Why are people bitching about an issue that's been long addressed? I mean, there are a lot of reasons to complain about the way IPv6 was spec'd and implemented (why the hell did it take the IETF so fucking long to realize NAT64 was necessary??), but this certainly isn't one of them.
The D-Link DIR-615 has IPv6 support. I've been using it for IPv4 and IPv6 for almost a year.
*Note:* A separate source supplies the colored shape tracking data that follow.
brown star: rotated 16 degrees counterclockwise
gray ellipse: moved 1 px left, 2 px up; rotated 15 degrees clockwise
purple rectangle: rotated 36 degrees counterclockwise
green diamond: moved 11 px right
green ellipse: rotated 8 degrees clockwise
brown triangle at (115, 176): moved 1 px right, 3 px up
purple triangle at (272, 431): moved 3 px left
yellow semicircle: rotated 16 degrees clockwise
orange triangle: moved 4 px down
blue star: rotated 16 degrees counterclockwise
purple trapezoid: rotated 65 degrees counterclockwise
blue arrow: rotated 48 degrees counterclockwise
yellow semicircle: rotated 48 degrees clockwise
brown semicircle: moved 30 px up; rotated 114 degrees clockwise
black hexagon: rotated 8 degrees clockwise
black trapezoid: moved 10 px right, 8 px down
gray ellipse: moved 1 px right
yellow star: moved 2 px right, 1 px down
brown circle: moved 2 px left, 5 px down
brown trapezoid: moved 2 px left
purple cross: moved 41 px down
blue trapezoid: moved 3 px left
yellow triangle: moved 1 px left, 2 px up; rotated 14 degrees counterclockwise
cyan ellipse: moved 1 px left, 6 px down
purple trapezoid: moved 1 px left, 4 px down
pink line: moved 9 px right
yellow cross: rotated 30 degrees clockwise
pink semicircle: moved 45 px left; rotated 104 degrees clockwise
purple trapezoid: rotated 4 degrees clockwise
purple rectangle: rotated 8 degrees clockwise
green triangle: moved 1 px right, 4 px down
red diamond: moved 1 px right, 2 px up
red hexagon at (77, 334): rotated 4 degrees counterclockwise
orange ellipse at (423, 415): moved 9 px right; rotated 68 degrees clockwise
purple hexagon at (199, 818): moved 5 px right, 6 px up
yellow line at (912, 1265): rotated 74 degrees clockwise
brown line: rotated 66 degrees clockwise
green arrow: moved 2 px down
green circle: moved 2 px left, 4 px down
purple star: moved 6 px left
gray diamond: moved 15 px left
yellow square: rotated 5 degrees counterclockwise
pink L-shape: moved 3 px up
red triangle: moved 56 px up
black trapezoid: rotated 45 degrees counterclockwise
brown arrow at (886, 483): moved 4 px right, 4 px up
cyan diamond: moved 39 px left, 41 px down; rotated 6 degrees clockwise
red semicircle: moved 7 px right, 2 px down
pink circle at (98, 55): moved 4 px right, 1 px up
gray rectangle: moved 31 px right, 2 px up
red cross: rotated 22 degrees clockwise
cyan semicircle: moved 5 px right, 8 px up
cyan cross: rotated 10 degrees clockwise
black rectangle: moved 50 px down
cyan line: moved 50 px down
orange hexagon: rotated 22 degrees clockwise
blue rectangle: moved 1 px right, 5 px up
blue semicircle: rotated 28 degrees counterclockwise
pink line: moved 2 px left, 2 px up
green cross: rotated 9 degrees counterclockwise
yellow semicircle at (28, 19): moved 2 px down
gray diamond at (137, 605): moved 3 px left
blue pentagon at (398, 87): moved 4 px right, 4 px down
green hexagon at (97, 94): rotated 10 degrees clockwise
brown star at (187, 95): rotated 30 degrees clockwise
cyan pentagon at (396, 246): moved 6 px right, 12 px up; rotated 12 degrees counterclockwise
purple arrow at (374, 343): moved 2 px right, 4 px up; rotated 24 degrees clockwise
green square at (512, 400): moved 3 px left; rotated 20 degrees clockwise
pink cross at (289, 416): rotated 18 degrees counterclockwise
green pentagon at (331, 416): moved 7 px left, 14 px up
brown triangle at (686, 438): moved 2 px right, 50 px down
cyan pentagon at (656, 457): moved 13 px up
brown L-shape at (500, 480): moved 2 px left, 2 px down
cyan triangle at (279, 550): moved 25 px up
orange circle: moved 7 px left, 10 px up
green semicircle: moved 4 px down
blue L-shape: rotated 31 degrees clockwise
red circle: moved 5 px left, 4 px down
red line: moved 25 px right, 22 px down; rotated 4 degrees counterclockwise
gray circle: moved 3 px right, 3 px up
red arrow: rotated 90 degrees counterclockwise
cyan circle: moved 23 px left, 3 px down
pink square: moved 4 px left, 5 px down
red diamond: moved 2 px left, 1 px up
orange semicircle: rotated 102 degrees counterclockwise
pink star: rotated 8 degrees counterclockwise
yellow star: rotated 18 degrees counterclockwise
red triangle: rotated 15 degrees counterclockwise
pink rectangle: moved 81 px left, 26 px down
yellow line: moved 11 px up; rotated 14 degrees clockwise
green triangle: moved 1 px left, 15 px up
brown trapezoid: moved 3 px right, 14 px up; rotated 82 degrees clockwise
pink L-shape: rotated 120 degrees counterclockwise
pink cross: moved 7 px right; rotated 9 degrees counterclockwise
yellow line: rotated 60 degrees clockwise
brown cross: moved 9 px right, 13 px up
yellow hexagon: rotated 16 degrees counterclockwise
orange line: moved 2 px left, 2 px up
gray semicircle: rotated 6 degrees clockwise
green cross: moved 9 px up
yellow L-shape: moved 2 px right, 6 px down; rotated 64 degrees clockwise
The current price on Amazon for the D-Link DIR-615 is $23.99.
I bought one at Office Depot for $50. It was the cheapest router they had.
A common shtick in third-rate science fiction is that when the crisis hits, the civilian government is busy pretending there's no problem, when the military heroes save the day. Like a lot of other people posting here, I'm not used to endorsing the military strong-arming anyone, but in this case, I'm relieved to see someone with some authority actually taking the problem seriously.
We've got about 58 days left before we run out of assignable IPv4 addresses. IPv6 has been ready-to-go for years, except for the ISPs, which are dragging their feet. Yes, I know about Comcast's beta testing -- I signed up to beta test dual-stacking over a year ago. They should have been rolling this out years ago, not running a tiny beta test at a glacial pace at the last moment.
I'm not sure how serious a problem suddenly running out of assignable IPv4 blocks will be for the global economy. It's certainly going to be a serious problem for IT. Continued expansion of the Internet, and services based upon it, depends upon IP addresses being available. A lot of us remember the comic overreaction to the Y2K problem -- in this case, there seems to be a comic underreaction.